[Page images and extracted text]
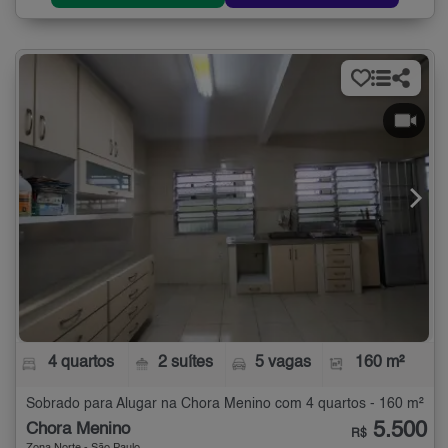
4 quartos
2 suítes
5 vagas
160 m²
Sobrado para Alugar na Chora Menino com 4 quartos - 160 m²
5.500
Chora Menino
R$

• What to work on:
How many of the lines in the records above include the word "Chora"? State that number alone.

• Solution to this problem:
2